Major Operation in Gessertshausen: On Friday midday, police and rescue services were dispatched to the premises of a brewery on the main street. According to initial police findings, ammonia had leaked there. Markus Trieb, head of the press office for Swabia North Police, reported that one person was injured as a result of the gas leak and had to be taken to the hospital. Another employee of the company complained of health problems due to the excitement of the day and was treated on site. Drivers on the B300 needed patience. Following the gas alarm, there was no passage through the town for hours.
Brewery in Gessertshausen Must Be Evacuated
The emergency call came into the integrated control center exactly at 11:36 AM. It reported an ammonia leak at the brewery. How the accident occurred remained unclear on Friday. The police later spoke of a technical defect. As a result of this leak, the brewery building had to be evacuated, reported police spokesperson Trieb. The “immediate vicinity” of the brewery also had to be evacuated. The B300 was completely closed on Friday afternoon, causing traffic jams. On a Friday midday, many commuters are typically on their way home from work there.
Ammonia is a pungent-smelling, colorless, water-soluble, and toxic gas. In breweries, ammonia is used for cooling in various stages of the brewing process. Employees usually do not come into contact with the gas. Inhaling ammonia irritates and corrodes the mucous membranes and can cause severe damage to the respiratory tract, potentially even leading to death in extreme cases, says Robert Schmitt, head of the Zusmarshausen police station. Nick (17) noticed this smell.

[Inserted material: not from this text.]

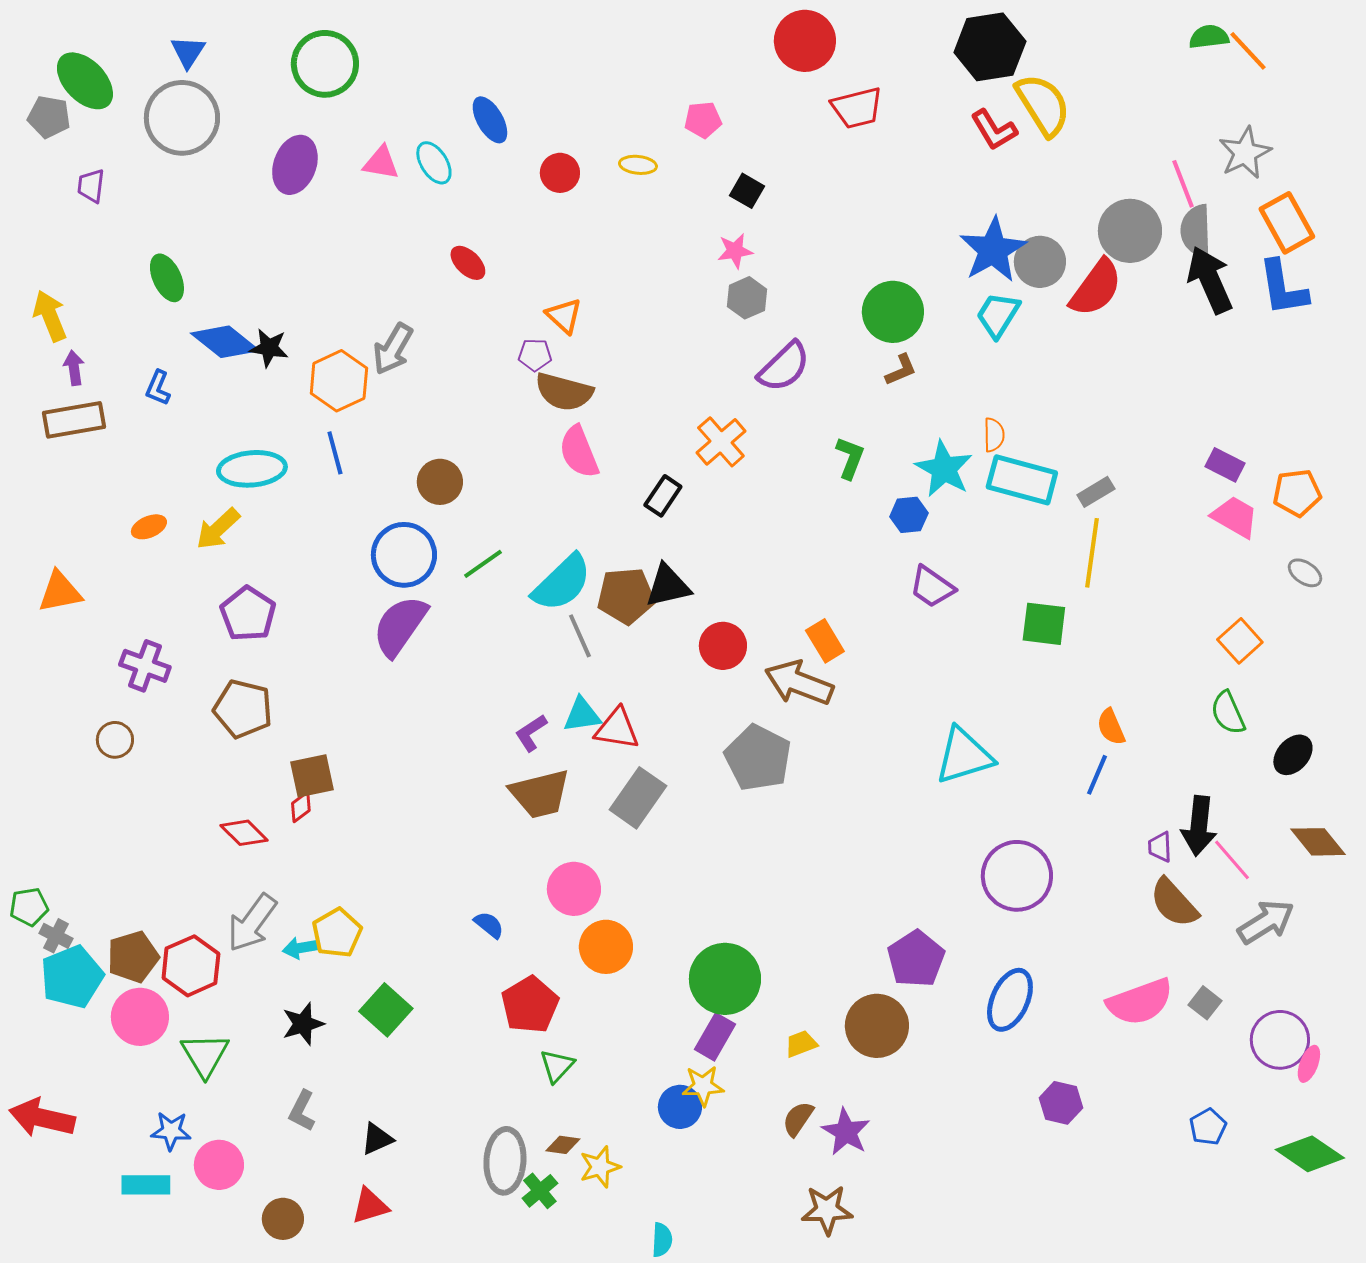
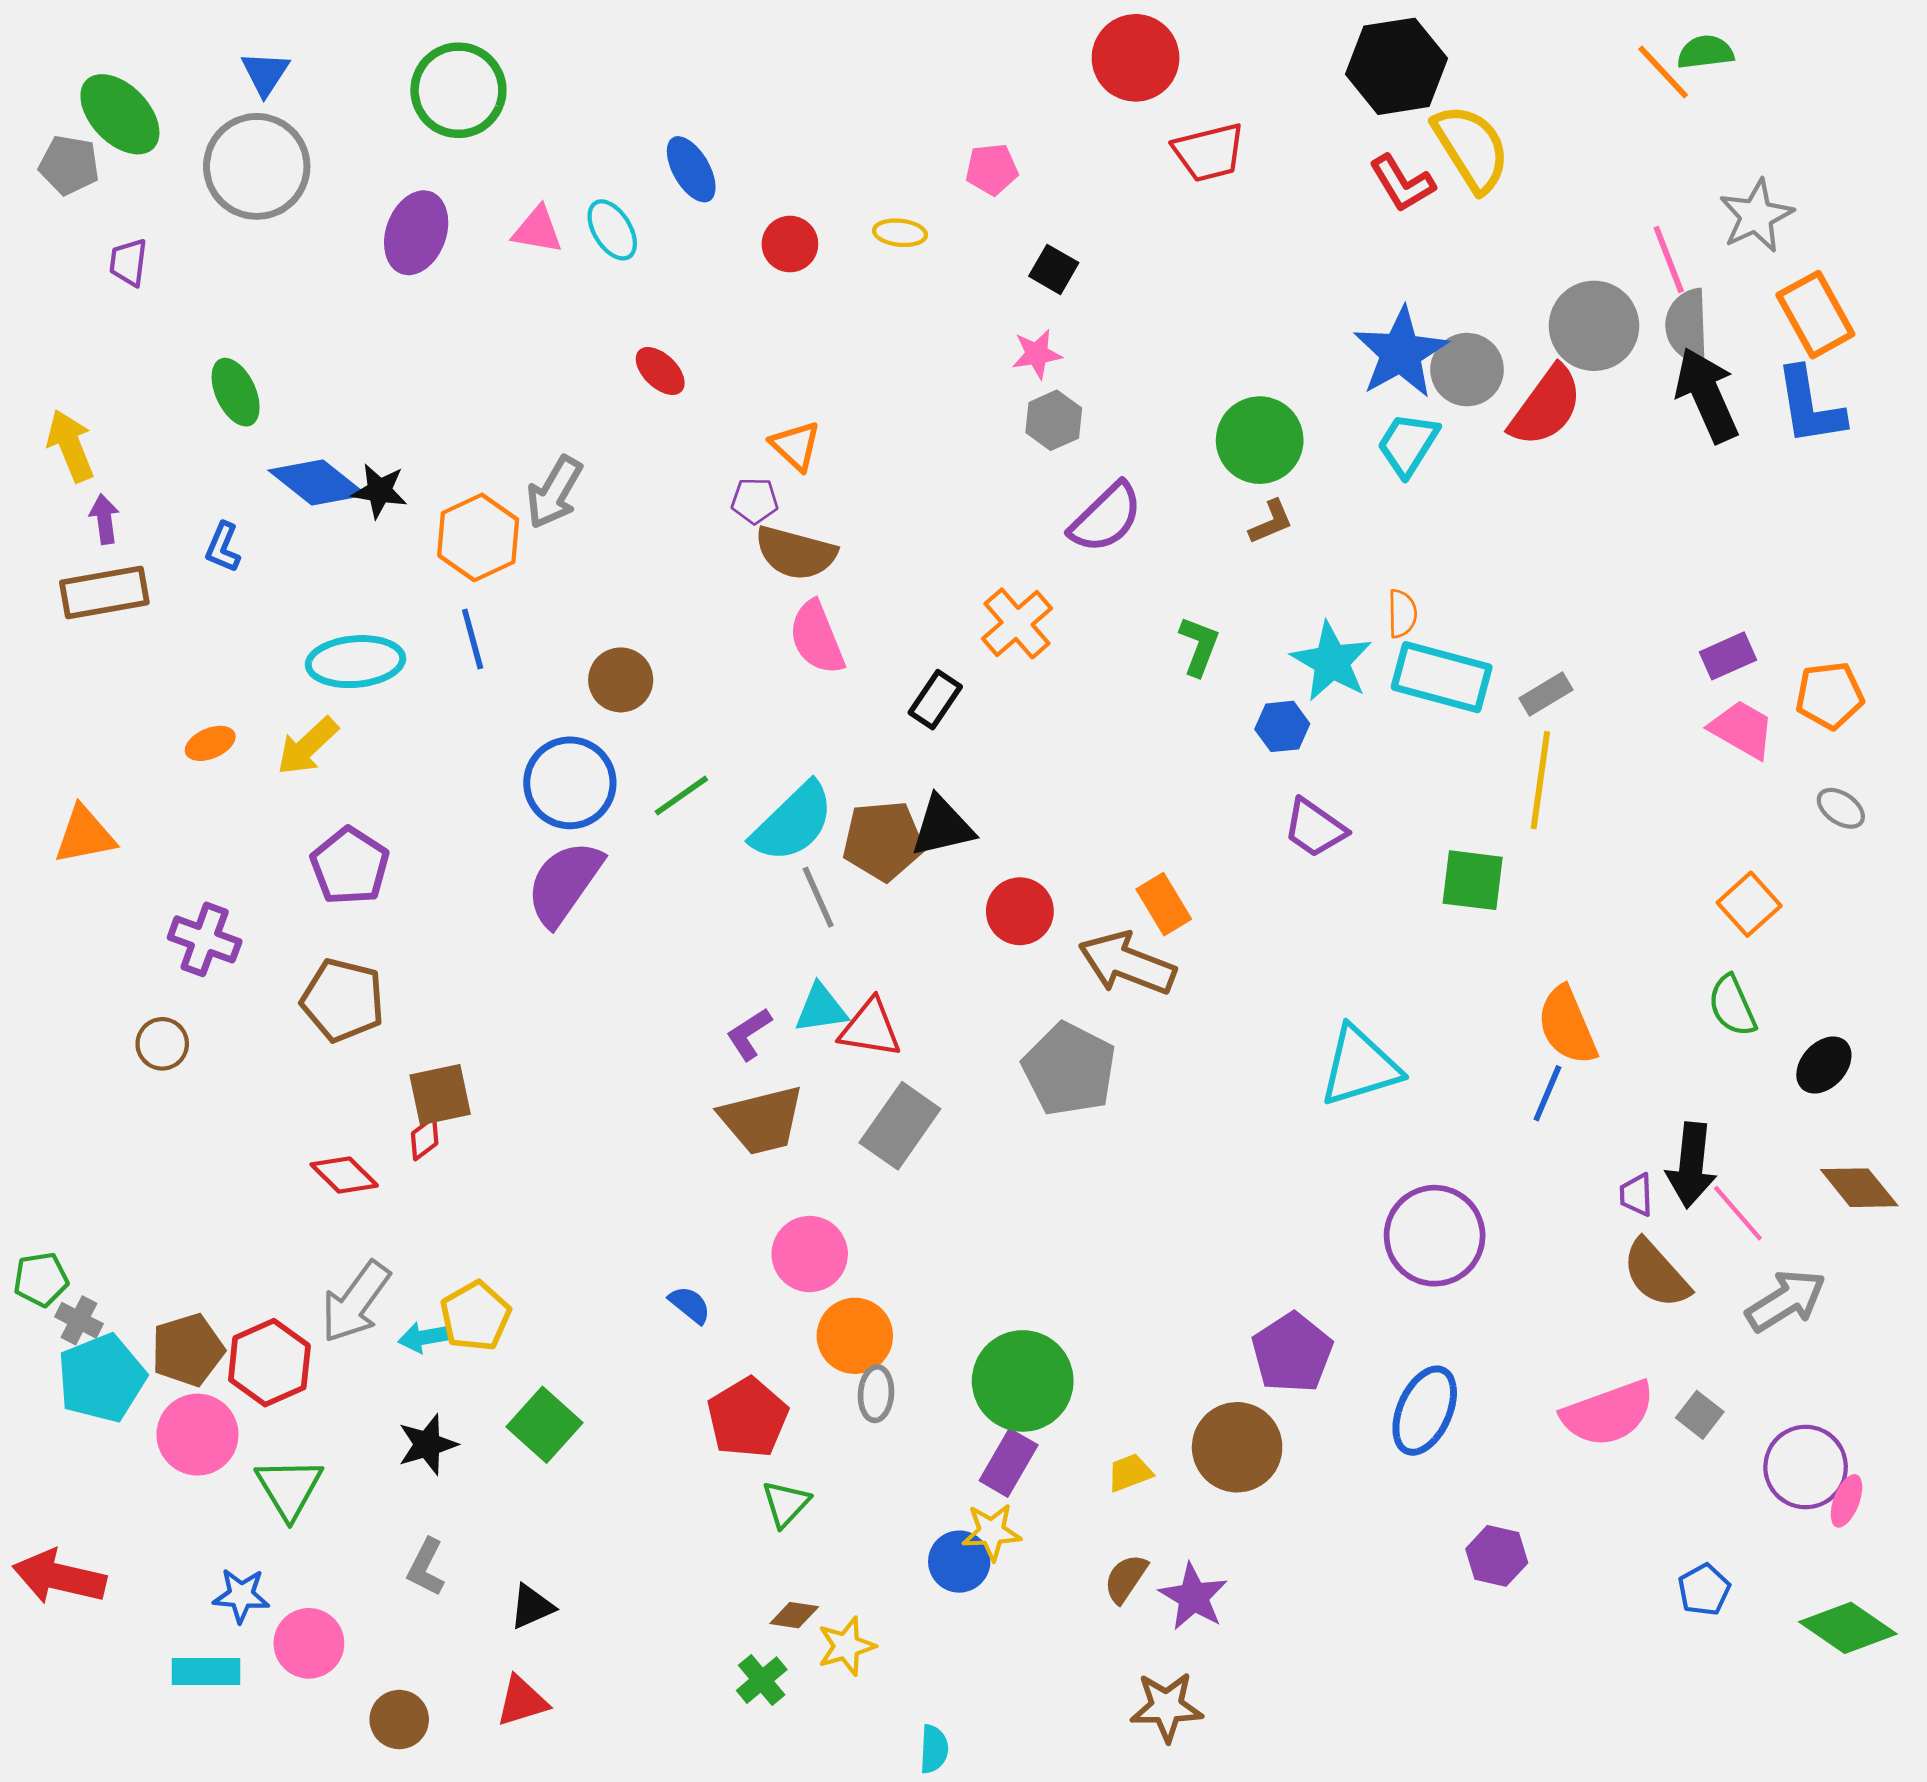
orange line: (1248, 51) -> (1663, 72), moved
purple rectangle: (1225, 465) -> (1728, 656), turned -51
orange semicircle: (1111, 727) -> (1567, 1026), size x1.5
gray ellipse: (505, 1161) -> (876, 1394), moved, size x0.6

The young man from Diedorf was in Deubach when he saw various emergency vehicles heading towards Gessertshausen. He followed on his bicycle but intuitively recognized the situation from the acrid smell and subsequently observed the operation from outside the danger zone.
CSA Specialists from Dinkelscherben Seal the Leak at the Brewery
The deployment of rescue forces is large: around 80 members of the Augsburg professional fire department, fire departments from Neusäß, Gersthofen, Dinkelscherben, and Gessertshausen, as well as paramedics, were sent. Initially, the local fire departments from Margertshausen, Deubach, and Wollishausen were also involved. So-called CSA specialists from Dinkelscherben—firefighters trained in handling chemical protective suits and dangerous materials—searched for the leak. Around 1:15 PM, they managed to seal it. However, the operation was not over yet. It would take several more hours to ventilate the building sufficiently to withdraw all forces, said Franziskus Bronnhuber of the Gessertshausen fire department around 2 PM.
Robert Schmitt, head of the Zusmarshausen police station, is also on site with 16 of his officers. Among other tasks, they are stopping traffic on the B300 and from the direction of Deubach. Vehicles from Diedorf are being directed via Eichenstraße towards the animal clinic—a dead end, however. A Gessertshausen council member has no understanding whatsoever for the police’s actions. He curses harshly at Robert Schmitt, saying the emergency services should do their job properly, and then cycles away. A local resident who lives opposite the brewery was shopping at the time of the ammonia leak and was temporarily not allowed back into his house; he also suspects an over-dimensioned response.
A Resident Suspects an Over-Dimensioned Response
Is that the case? “Absolutely not,” says Franziskus Bronnhuber, who is professionally the press spokesperson for the Munich fire department. “For hazardous material alarms, there are certain keywords that allow no other course of action,” he explains. An ammonia leak is one of them. As he says this, the specialists from Dinkelscherben, having completed their work, must first be decontaminated outside the danger zone. During the operation, residents were urged via the NINA warning app to keep windows and doors closed and to turn off ventilation and air conditioning systems.
Not far from the operation site is Gessertshausen’s town hall. Mayor Jürgen Mögele was on site himself until the afternoon. “This is a major operation for the fire department, but they can handle it,” he observed. The fact that the B300 was still completely closed shortly after 3 PM on Friday, while enabling emergency services to work unhindered, is however a serious consequence of the accident at the brewery for the town and through traffic.
On the very edge of the scene stands a man with noticeably reddened eyes. He is so distraught he doesn’t even know if this Friday is his lucky day. The brewery employee, who does not want his name in the newspaper, had been called home due to an emergency just before the ammonia leak. The very employee who subsequently had to go to the hospital had called him and told him not to return to the workplace. Although the man has experienced an ammonia leak before in his decades in the brewery industry, he is visibly shocked by the events. And his colleagues who didn’t know he wasn’t in the plant at the time of the accident got a fright too: “They were looking for me,” he reports. No one from the brewery’s management was reachable for comment on Friday.